Monday's sessions involved a very canny kind of role-play. Like most academics, I hate the idea of white-paper sessions and full-on role play (and Headstart is brilliant at flattering academics by saying they know what they can and can't do with us). Our sessions involve not so much 'playing' at taking on some other personality, but rather performing (in a quasi-Butlerian way, almost) a position. We took as our example one of the Faculties that has really had to agonise over some of these changes, and all took turns at seeing the issues from the perspective of the vice-chancellor, the dean, a head of department, and a member of the teaching staff. Sometimes there would be three or four of us being the v-c, sometimes all but one of us were lecturers. We rehearsed the 'no-holds-barred' meeting where the v-c, dean and head met with the department to answer their queries, and learned how to give straight answers, addressing concerns without adding spin, or patronising the questioner.

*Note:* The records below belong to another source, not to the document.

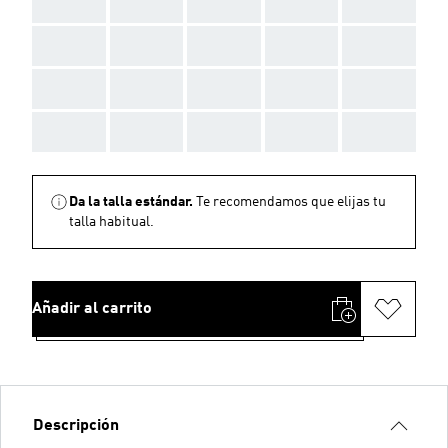
AAA
AAA
AAA
AAA
AAA
AAA
AAA
AAA
AAA
AAA
AAA
AAA
AAA
AAA
AAA
AAA
AAA
AAA
AAA
AAA
Da la talla estándar.
Te recomendamos que elijas tu
talla habitual.
Añadir al carrito
Descripción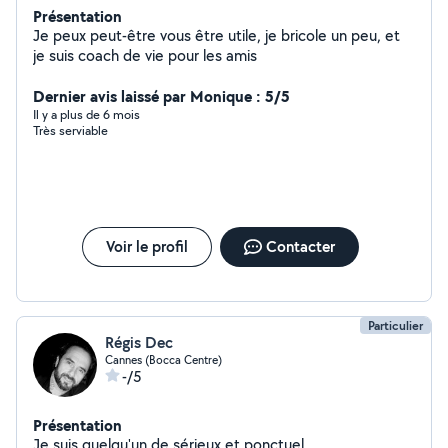
Présentation
Je peux peut-être vous être utile, je bricole un peu, et
je suis coach de vie pour les amis
Dernier avis laissé par Monique : 5/5
Il y a plus de 6 mois
Très serviable
Voir le profil
Contacter
Particulier
Régis Dec
Cannes (Bocca Centre)
-/5
Présentation
Je suis quelqu'un de sérieux et ponctuel.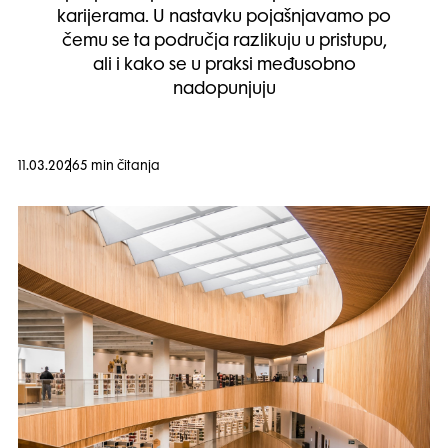
karijerama. U nastavku pojašnjavamo po
čemu se ta područja razlikuju u pristupu,
ali i kako se u praksi međusobno
nadopunjuju
11.03.2026
5 min čitanja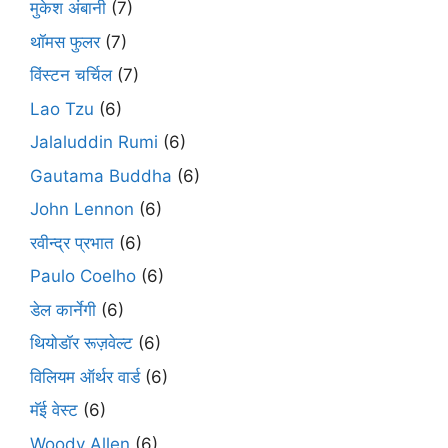
मुकेश अंबानी
(7)
थॉमस फुलर
(7)
विंस्टन चर्चिल
(7)
Lao Tzu
(6)
Jalaluddin Rumi
(6)
Gautama Buddha
(6)
John Lennon
(6)
रवीन्द्र प्रभात
(6)
Paulo Coelho
(6)
डेल कार्नेगी
(6)
थियोडॉर रूज़वेल्ट
(6)
विलियम ऑर्थर वार्ड
(6)
मॅई वेस्ट
(6)
Woody Allen
(6)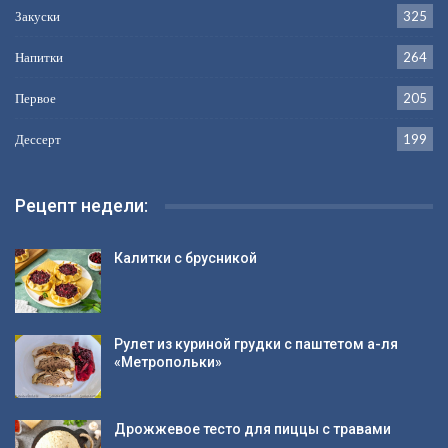
Закуски
325
Напитки
264
Первое
205
Дессерт
199
Рецепт недели:
Калитки с брусникой
Рулет из куриной грудки с паштетом а-ля
«Метропольки»
Дрожжевое тесто для пиццы с травами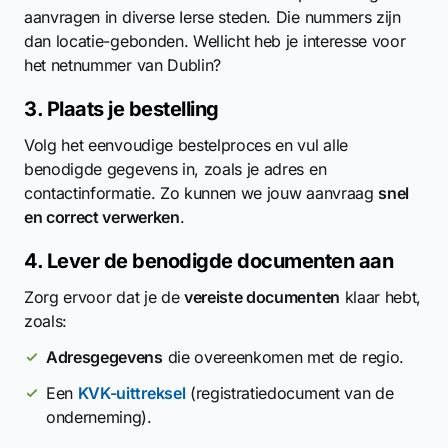
aanvragen in diverse Ierse steden. Die nummers zijn
dan locatie-gebonden. Wellicht heb je interesse voor
het netnummer van Dublin?
3. Plaats je bestelling
Volg het eenvoudige bestelproces en vul alle
benodigde gegevens in, zoals je adres en
contactinformatie. Zo kunnen we jouw aanvraag
snel
en correct verwerken
.
4. Lever de benodigde documenten aan
Zorg ervoor dat je de
vereiste documenten
klaar hebt,
zoals:
Adresgegevens
die overeenkomen met de regio.
Een
KVK-uittreksel
(registratiedocument van de
onderneming).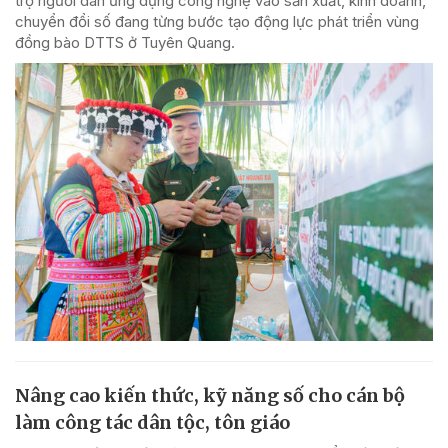
trợ người dân ứng dụng công nghệ vào sản xuất, kinh doanh,
chuyển đổi số đang từng bước tạo động lực phát triển vùng
đồng bào DTTS ở Tuyên Quang.
Nâng cao kiến thức, kỹ năng số cho cán bộ
làm công tác dân tộc, tôn giáo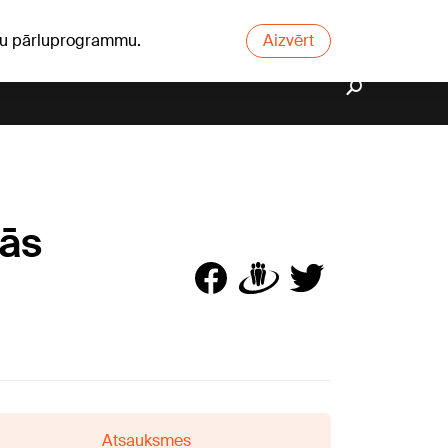
ūsu pārluprogrammu.
Aizvērt
kās
Atsauksmes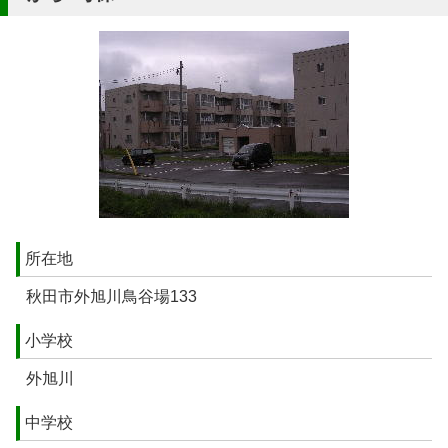
所在地
秋田市外旭川鳥谷場133
小学校
外旭川
中学校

Antony would occasionally intervene and ask us to do question and answer again, or provoke debate by caricaturing what one of us had said, and even personalising his remarks to a degree. The dramatic high point came when one of the group had to sit in the middle of the room as head, and have the vice-chancellor, the dean and the whole of her department literally shouting at her with demands, questions, needs and desires.
It was at this point that I realised how far the group had come over the course of the year, since as far as I could tell (and I hadn't, it's true, had everyone shouting at me), everyone seemed perfectly cool and fine with this. None of it led to any kind of breakdown or resentment; it had been done as a well-managed intellectual exercise in assembling a range of perspectives.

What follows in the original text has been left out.